Skeeter asks neighborhood maid Aibileen (Viola Davis) for help. The sessions on homemaking and housekeeping soon evolve into confessionals from poverty-level black maids who work for white elites. Anticipating that decades of humiliation, anger, depression, and shame would, through the release valve of confidentiality, result in a torrent of heretofore unimaginable stories, Skeeter smells book potential.

Let the Notetaking Begin

Skeeter pitches her idea to a New York publisher (Mary Steenburgen) about interviewing Southern African-American maids only two generations removed from their house slave grandmothers. However, even the publisher knows that with Jim Crow laws presiding in the deep South, getting black maids to talk would be no easy feat. It was illegal.
Aibileen Clark (Viola Davis) and Skeeter Phelan (Emma Stone) start having talks, in "The Help." (Walt Disney Studios Motion Pictures)
Aibileen Clark (Viola Davis) and Skeeter Phelan (Emma Stone) start having talks, in "The Help." (Walt Disney Studios Motion Pictures)

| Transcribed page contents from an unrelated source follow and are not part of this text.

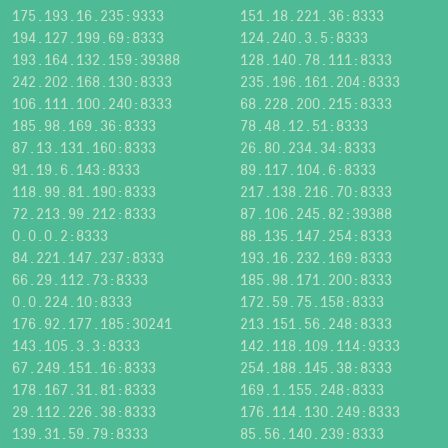
175.193.16.235:9333
151.18.221.36:8333
194.127.199.69:8333
124.240.3.5:8333
193.164.132.159:39388
128.140.78.111:8333
242.202.168.130:8333
235.196.161.204:8333
106.111.100.240:8333
68.228.200.215:8333
185.98.169.36:8333
78.48.12.51:8333
87.13.131.160:8333
26.80.234.34:8333
91.19.6.143:8333
89.117.104.6:8333
118.99.81.190:8333
217.138.216.70:8333
72.213.99.212:8333
87.106.245.82:39388
0.0.0.2:8333
88.135.147.254:8333
84.221.147.237:8333
193.16.232.169:8333
66.29.112.73:8333
185.98.171.200:8333
0.0.224.10:8333
172.59.75.158:8333
176.92.177.185:30241
213.151.56.248:8333
143.105.3.3:8333
142.118.109.114:9333
67.249.151.16:8333
254.188.145.38:8333
178.167.31.81:8333
169.1.155.248:8333
29.112.226.38:8333
176.114.130.249:8333
139.31.59.79:8333
85.56.140.239:8333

In the grand New York tradition of beating the showbiz catch-22 whereby to get a job you need to be considered legit and to be considered legit you need a job—Skeeter fudges the truth and says she’s already got an interview lined up. Skeeter eventually asks Aibileen (while being nagged by her publisher) if more maids might come forward with their stories. Aibileen, after being compassionately wheedled and cajoled by Skeeter, reluctantly agrees and eventually puts her in contact with other maids who have stories to tell.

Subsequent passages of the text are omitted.